Here's the thing. Durant IS a superstar. The 6-foot-9 silky smooth forward is special and finished this season as the youngest scoring champion in NBA history, averaging 30.1 points per game. He also paced the league in free- throw attempts per game at 10.3.

"Ever since KG said something, everybody's been questioning how I get to the line," Durant told the Oklahoman. "If you watch our games, you wouldn't question it."

Jackson isn't really questioning it. In fact the Lakers' coach is likely a bit spooked by Durant's skill and is looking for any edge he can get, whether that's upsetting Durant himself or getting one or two subliminal calls out of officials that might have gone the other way.

It seems to be working. The 21-year-old Durant showed a little bit of the immaturity the Lakers' mentor was trying to exploit when addressing the issue on Wednesday.

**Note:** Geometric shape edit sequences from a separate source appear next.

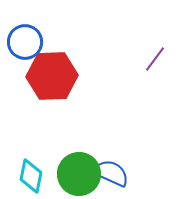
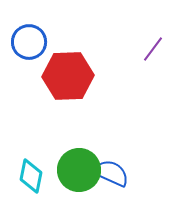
blue circle: moved 4 px right
purple line: moved 2 px left, 10 px up
red hexagon: moved 16 px right
green circle: moved 4 px up
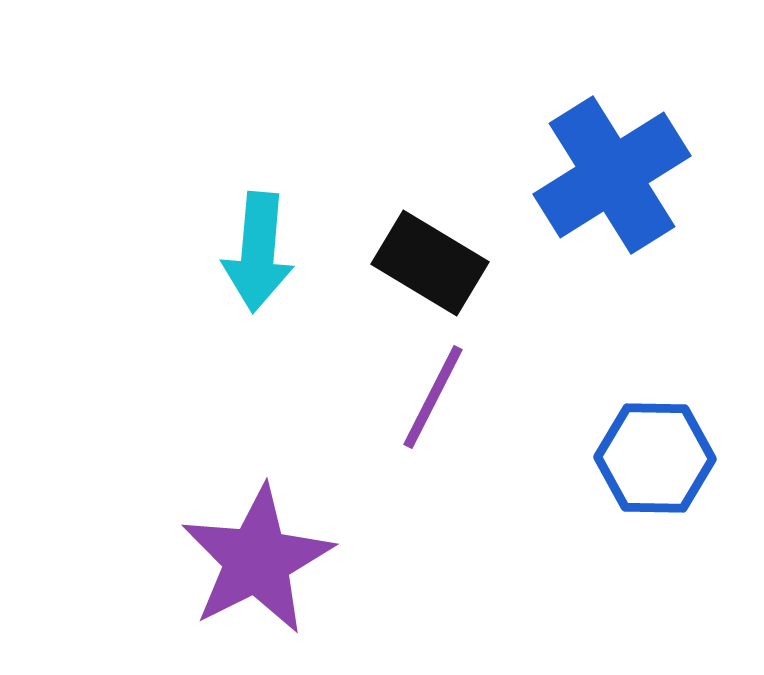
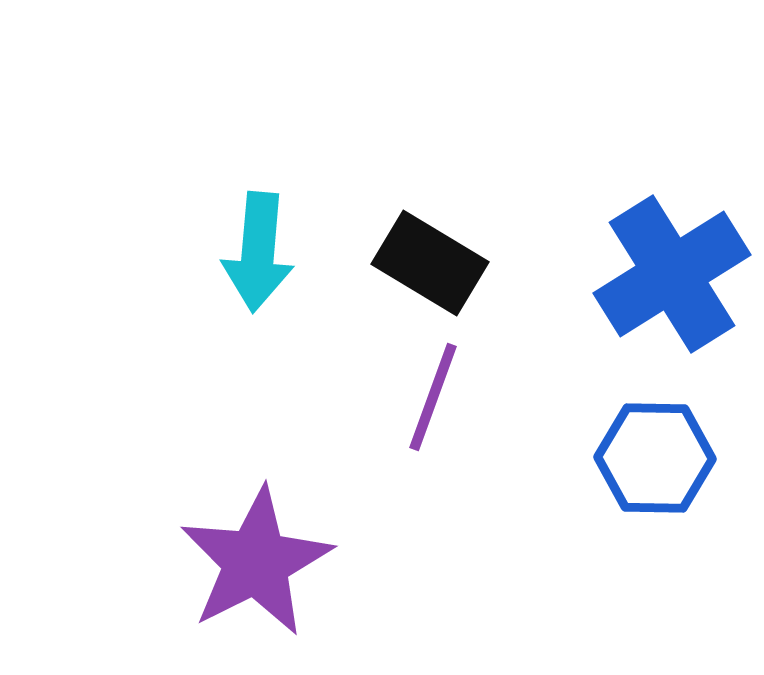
blue cross: moved 60 px right, 99 px down
purple line: rotated 7 degrees counterclockwise
purple star: moved 1 px left, 2 px down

"It's taking away from what I do," Durant said. "That's a part of my game, getting to the free-throw line and being aggressive. If you say that I get superstar calls or I get babied by the refs, that's just taking away from how I play. That's disrespectful to me."

Durant should have just kept his mouth shut and punched the bully squarely in the face by dropping 40 points in Game 1. Instead, it's advantage Jackson and the Lakers, who will take down the talented but inexperienced Thunder in seven games.

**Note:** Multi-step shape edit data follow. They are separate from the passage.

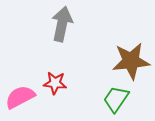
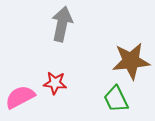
green trapezoid: rotated 60 degrees counterclockwise
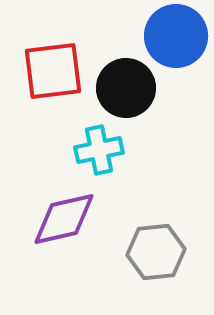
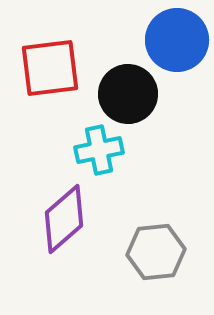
blue circle: moved 1 px right, 4 px down
red square: moved 3 px left, 3 px up
black circle: moved 2 px right, 6 px down
purple diamond: rotated 28 degrees counterclockwise
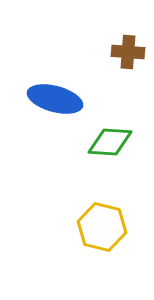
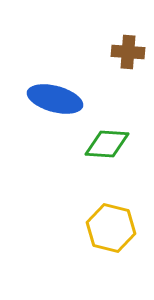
green diamond: moved 3 px left, 2 px down
yellow hexagon: moved 9 px right, 1 px down
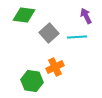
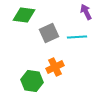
purple arrow: moved 4 px up
gray square: rotated 18 degrees clockwise
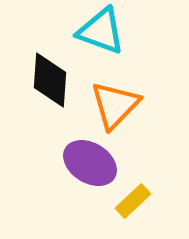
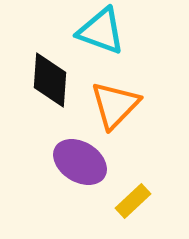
purple ellipse: moved 10 px left, 1 px up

Now let's take a closer look at the rest of this year's opening round matchups...

EASTERN CONFERENCE

(1) CLEVELAND vs. (8) CHICAGO


The Cavs have more playoff experience, the best player in the game and a more competent coach but they shut it down for a week while Chicago has been playing for its playoff life each and every day down the stretch. I think rustiness might be able to steal the Bulls a game or two, but they will not seriously threaten The King and Cleveland.

Cavs in 5

(2) ORLANDO vs. (7) CHARLOTTE


The talent discrepancy between these two teams is not as great as you would think considering the difference in records, but a number of things are pointing in Orlando's direction. The Bobcats already accomplished their main goal of making the postseason for the first time in franchise history. Meanwhile, the Magic have that deep run from last year to fall back upon, and the most dominant inside player in the game, Dwight Howard. The fact that Larry Brown has likely already made the decision to move on from Charlotte is also tough to overcome.

Magic in 5

(3) ATLANTA vs. (6) MILWAUKEE


If the Bucks had any chance here, it likely went down in flames when much- improved center Andrew Bogut was injured against Phoenix in early April. Atlanta is just too athletic and has too many offensive options for Milwaukee to keep up in a seven-game setting.

HAWKS in 5

(4) BOSTON vs. (5) MIAMI


Dwyane Wade is good enough to win games by himself in the final five minutes if Miami can figure out a way to keep things close. That said, Boston has too much experience and will mind a way to squeeze things out, likely in seven games.

Celtics in 7

WESTERN CONFERENCE

(2) DALLAS vs. (7) SAN ANTONIO


The aging Spurs certainly have the experience to give their in-state rivals fits, but the February trade that brought Caron Butler and Brendan Hayward to Big D really toughened the Mavs up and made them far better suited for postseason play. That said, Tim Duncan, Tony Parker and Manu Ginobili still have enough to get this to a Game 7 where anything can happen, but I think Dirk Nowitzki and his superlative offensive skills are the difference there.

Mavs in 7

(3) PHOENIX vs. (6) PORTLAND


Talk about snake-bit. The loss of All-Star Brandon Roy to a torn meniscus in his right knee likely seals Portland's fate against the high-flying Suns. Already without centers Greg Oden and Joel Przybilla, Blazers coach Nate McMillan did a wonderful job holding things together in the Pacific Northwest this season and is my Coach of the Year, but there is only so much you can do.

Suns in 5

(4) DENVER vs. (5) UTAH


Utah is extremely talented, but something bothers me about a team that lays an egg on the last day of the regular season on their home floor with the division title on the line and the second seed in the conference still in play. That said, I'm picking the Jazz even though I think Denver is the more well-rounded team. George Karl's health issues are just too big of a distraction.